Le guardie sostenevano di aver sentito Abu Halil dire una preghiera per Gaza. A sera l’unità Keter è entrata nella sua cella e ha cominciato a picchiare tutti, compreso il 51enne Ibrahim al-Zir di Betlemme, che è ancora in prigione. Aveva un occhio quasi fuori dall’orbita per i colpi. Poi i prigionieri sono stati fatti stendere a terra mentre le guardie li calpestavano. Abu Halil ha perso conoscenza. Due giorni dopo c’è stato un altro pestaggio ed è nuovamente svenuto. “Questa è la vostra seconda Nakba”, hanno detto le guardie, riferendosi alla catastrofe subita dai palestinesi quando fu fondato Israele. Una delle guardie ha colpito Abu Halil alla testa con un elmetto.

Tra il 15 e il 18 novembre sono stati picchiati tre volte al giorno. Il 18 novembre le guardie hanno chiesto chi di loro fosse di Hamas e nessuno ha risposto. I colpi non hanno tardato ad arrivare. Poi è stato chiesto “Chi di voi è Bassam?” Di nuovo nessuno ha risposto, perché nessuno di loro si chiamava Bassam – e di nuovo è stata chiamata l’unità Keter. Sono arrivati la sera. Abu Halil dice che questa volta è svenuto prima che lo colpissero, per lo spavento.

In quel periodo Tair Abu Asab, un prigioniero di 38 anni, è morto nel carcere di Ketziot. Si sospetta che sia stato picchiato a morte dalle guardie per aver rifiutato di chinare la testa come ordinato. 19 guardie sono state trattenute per essere interrogate col sospetto di aver aggredito Abu Asab. Tutte sono state rilasciate senza accuse.
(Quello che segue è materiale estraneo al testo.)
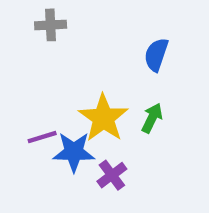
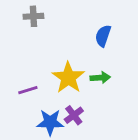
green arrow: (152, 118) -> (100, 78), turned 60
blue star: (74, 152) -> (50, 122), moved

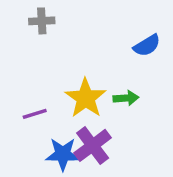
blue semicircle: (103, 36) -> (147, 45), moved, turned -140
purple cross: (74, 115) -> (93, 145), size x1.5

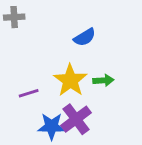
gray cross: (42, 21) -> (14, 17), moved
blue semicircle: (147, 45) -> (85, 37), moved

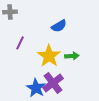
purple line: (29, 93) -> (20, 43), moved, turned -48
blue star: (52, 126) -> (36, 88), turned 30

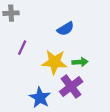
yellow star: (49, 56) -> (54, 62), turned -30
purple cross: (53, 83) -> (71, 87), moved

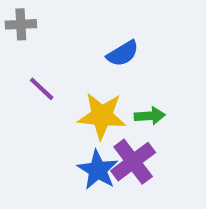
purple line: (22, 48) -> (42, 89), turned -72
blue star: (40, 98) -> (98, 170), moved

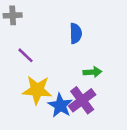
blue semicircle: (123, 53) -> (76, 33), turned -60
yellow star: (102, 116) -> (37, 90), moved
In risposta ad una richiesta di commento, questa settimana il portavoce del Servizio Penitenziario ha inviato a Haaretz la seguente dichiarazione:

L’Autorità Penitenziaria è una delle organizzazioni di sicurezza di Israele ed agisce secondo la legge, sotto la stretta supervisione di molte autorità di controllo. Tutti i prigionieri sono trattenuti secondo la legge e con rigorosa protezione dei loro diritti fondamentali sotto la supervisione di un personale penitenziario professionale e qualificato.

Non conosciamo le denunce descritte (nel vostro articolo) e per quanto ne sappiamo non sono corrette. Tuttavia ogni prigioniero e detenuto ha il diritto di lamentarsi tramite i canali riconosciuti e i loro reclami verranno esaminati. L’organizzazione opera sulla base di una chiara politica di tolleranza zero di ogni azione che violi i valori del Servizio Penitenziario.

Riguardo alla morte del prigioniero dovreste contattare l’unità per le indagini degli agenti carcerari.”